__SUPPLIED DATA__:
+---+

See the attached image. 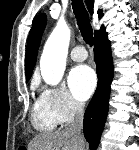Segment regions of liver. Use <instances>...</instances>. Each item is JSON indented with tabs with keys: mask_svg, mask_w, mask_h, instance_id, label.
Wrapping results in <instances>:
<instances>
[{
	"mask_svg": "<svg viewBox=\"0 0 139 150\" xmlns=\"http://www.w3.org/2000/svg\"><path fill=\"white\" fill-rule=\"evenodd\" d=\"M84 150L82 137L76 138L67 129L53 133H43L32 139L28 150Z\"/></svg>",
	"mask_w": 139,
	"mask_h": 150,
	"instance_id": "obj_1",
	"label": "liver"
}]
</instances>
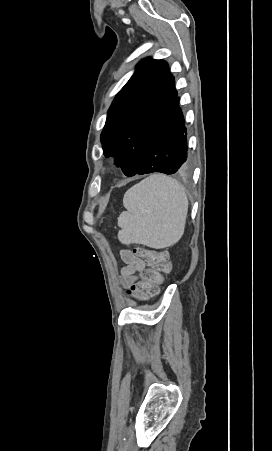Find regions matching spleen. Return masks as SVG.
<instances>
[{"label": "spleen", "mask_w": 272, "mask_h": 451, "mask_svg": "<svg viewBox=\"0 0 272 451\" xmlns=\"http://www.w3.org/2000/svg\"><path fill=\"white\" fill-rule=\"evenodd\" d=\"M118 218L121 243H143L148 247H170L184 233L188 198L177 180L152 174L124 194Z\"/></svg>", "instance_id": "obj_1"}]
</instances>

+---+

__WHAT THE TASK REQUIRES__: Your task is to copy word for word the lines from the line containing "Find regions matching" to the end of the listing, both included, and to drop any pictures.

__YOUR SOLUTION__:
Find regions matching spleen. Return masks as SVG.
<instances>
[{"label": "spleen", "mask_w": 272, "mask_h": 451, "mask_svg": "<svg viewBox=\"0 0 272 451\" xmlns=\"http://www.w3.org/2000/svg\"><path fill=\"white\" fill-rule=\"evenodd\" d=\"M118 218L121 243H143L148 247H170L184 233L188 198L177 180L152 174L124 194Z\"/></svg>", "instance_id": "obj_1"}]
</instances>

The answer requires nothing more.